** What needs to be done **
Only the lines from the one containing "vendas ou finanças." through the final line below belong in the output, copied exactly and without pictures.

** The input **
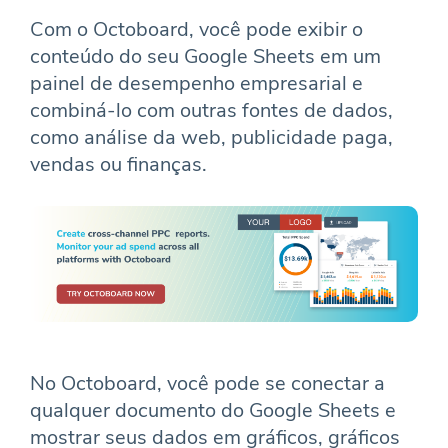
Com o Octoboard, você pode exibir o
conteúdo do seu Google Sheets em um
painel de desempenho empresarial e
combiná-lo com outras fontes de dados,
como análise da web, publicidade paga,
vendas ou finanças.
No Octoboard, você pode se conectar a
qualquer documento do Google Sheets e
mostrar seus dados em gráficos, gráficos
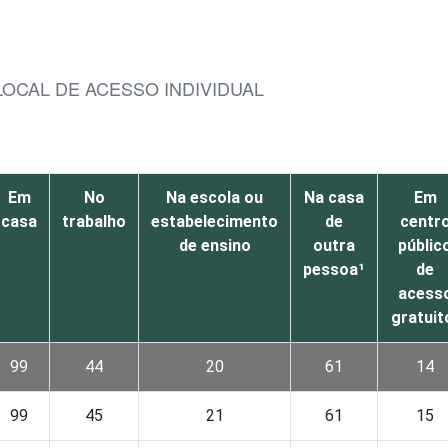
LOCAL DE ACESSO INDIVIDUAL
Em
No
Na escola ou
Na casa
Em
casa
trabalho
estabelecimento
de
centr
de ensino
outra
públic
pessoa¹
de
acess
gratuit
99
44
20
61
14
99
45
21
61
15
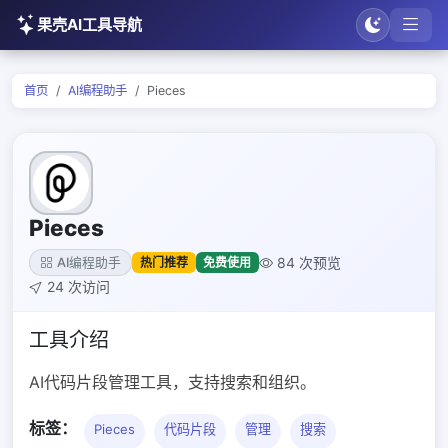
果壳AI工具导航
首页
AI编程助手
Pieces
Pieces
84 次预览
热门推荐
免费使用
AI编程助手
24 次访问
工具介绍
AI代码片段管理工具，支持搜索和组织。
标签：
Pieces
代码片段
管理
搜索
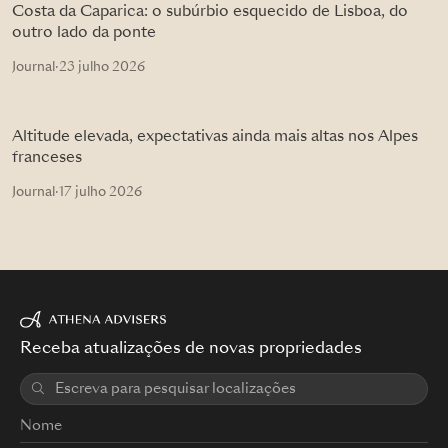
Costa da Caparica: o subúrbio esquecido de Lisboa, do
outro lado da ponte
Journal
·
23 julho 2026
Altitude elevada, expectativas ainda mais altas nos Alpes
franceses
Journal
·
17 julho 2026
Receba atualizações de novas propriedades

** Exercise result **
vendas ou finanças.
No Octoboard, você pode se conectar a
qualquer documento do Google Sheets e
mostrar seus dados em gráficos, gráficos
LOCAL DE ACESSO INDIVIDUAL
Em
No
Na escola ou
Na casa
Em
casa
trabalho
estabelecimento
de
centr
de ensino
outra
públic
pessoa¹
de
acess
gratuit
99
44
20
61
14
99
45
21
61
15
果壳AI工具导航
首页
AI编程助手
Pieces
Pieces
84 次预览
热门推荐
免费使用
AI编程助手
24 次访问
工具介绍
AI代码片段管理工具，支持搜索和组织。
标签：
Pieces
代码片段
管理
搜索
Costa da Caparica: o subúrbio esquecido de Lisboa, do
outro lado da ponte
Journal
·
23 julho 2026
Altitude elevada, expectativas ainda mais altas nos Alpes
franceses
Journal
·
17 julho 2026
Receba atualizações de novas propriedades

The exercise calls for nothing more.